Две дюжины глоток испустили восторженный вопль; началось буйное ликование. В припадке веселья узники приплясывали, хлопали в ладоши, дурашливо гоготали, тузили друг друга, а иные даже взбегали по отвесному стеклу и грохались задом об пол. Высокий затянул песню, и все подхватили:
Эх, повесим кайзера
На зеленой яблоньке.
Брэддок Вашингтон хладнокровно переждал, пока они допели.
– Вот видите, - сказал он, когда восторги поутихли, - я на вас ничуть не озлоблен. Мне приятно, что вы радуетесь. Поэтому я и недосказал. Этого - как его... Кричтикьелло?
– подстрелили четырнадцать моих агентов.
Было неясно, что речь идет о четырнадцати мертвецах, и ликование тут же улеглось.
– Но так или иначе, - гневно повысил голос Вашингтон, - он попытался сбежать. И после этого вы думаете, что я рискну поверить кому-нибудь из вас?
Снизу снова кричали наперебой.
– А как же!
– Китайский дочка учить не хочет?
– Эй, я умею по-итальянски! Моя мать оттуда родом!
– Может, ей сначала надо по-нашенски?
– Это, что ли, та, синеглазая? Зачем ей итальянский, я ее кой-чему поинтереснее научу!
– А я знаю такие ирландские песни - сам пою, сам поддаю!
Мистер Вашингтон вдруг протянул трость, надавил кнопку в траве - и пропасть погасла, осталась только впадина и черные зубья решетки.
– Эй, - позвали снизу, - вы что же, так и уйдете? Благословить забыли!

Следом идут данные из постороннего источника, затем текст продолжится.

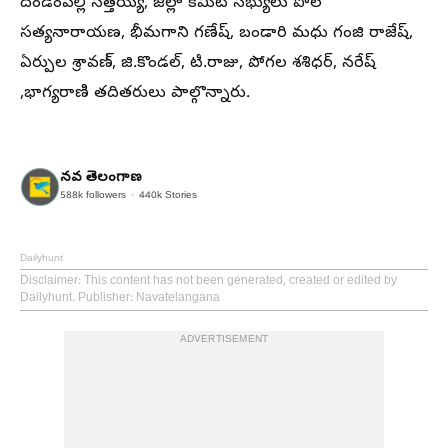
దండెంపల్లి సత్తయ్య, జిల్లా కమిటీ సభ్యులు పోలే
సత్యనారాయణ, భీమగాని గణేష్, బండారి మధు గంజి రాజేష్,
ఏర్పుల శ్రావణ్, జి.కొండల్, టి.రాజు, పోగల శశిధర్, నరేష్
,భాగ్యరాణి తదితరులు పాల్గొన్నారు.
నవ తెలంగాణ
588k
followers
440k
Stories
Dailyhunt
Disclaimer
: This content has not been generated, created or edited by
Dailyhunt. Publisher: Navatelangana
ADVERTISEMENT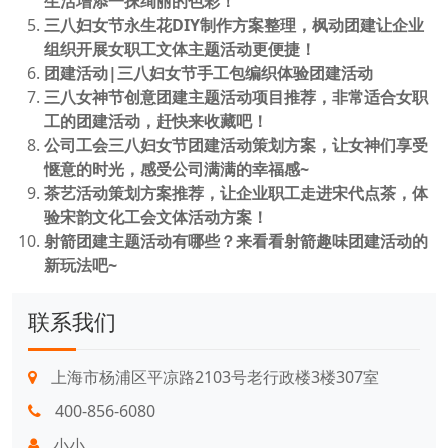
生活增添一抹绚丽的色彩！
三八妇女节永生花DIY制作方案整理，枫动团建让企业
组织开展女职工文体主题活动更便捷！
团建活动|三八妇女节手工包编织体验团建活动
三八女神节创意团建主题活动项目推荐，非常适合女职
工的团建活动，赶快来收藏吧！
公司工会三八妇女节团建活动策划方案，让女神们享受
惬意的时光，感受公司满满的幸福感~
茶艺活动策划方案推荐，让企业职工走进宋代点茶，体
验宋韵文化工会文体活动方案！
射箭团建主题活动有哪些？来看看射箭趣味团建活动的
新玩法吧~
联系我们
上海市杨浦区平凉路2103号老行政楼3楼307室
400-856-6080
小小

Но мистер Вашингтон с двумя юношами уже шествовал по полю для гольфа к девятой лунке, словно и яма и узники просто немного мешали ему играть и он легко миновал эту помеху.
7
Под сенью алмазной горы тянулся июль с его глухими ночами и теплыми, парными днями. Джон с Кисминой были влюблены друг в друга. Он не знал, что подаренный им золотой футбольный медальон с надписью "Pro deo et Patria et St.Midas" ["За бога, отечество и св.Мидаса" (лат.)] покоится на платиновой цепочке у ее сердца. Между тем так оно и было. А она тоже не ведала, что крупный сапфир, который она как-то обронила из своей простенькой прически, был заботливо уложен в Джонову заветную коробочку.
Однажды к вечеру, когда в покое, убранном рубинами и, горностаем, не было музыки, они провели там час наедине. Он сжимал ее руку, и она так посмотрела, что с губ у него сорвалось ее имя. Она придвинулась - и помедлила:
– Ты сказал "Кисмина моя", - спросила она, - или просто...
Она боялась ошибиться. Вдруг она неправильно расслышала.
Целоваться они не умели, но через час это стало неважно.
Так прошел вечер. А ночью они лежали в бессонных грезах, перебирая прошедший день минуту за минутой. Они решили пожениться как можно скорее.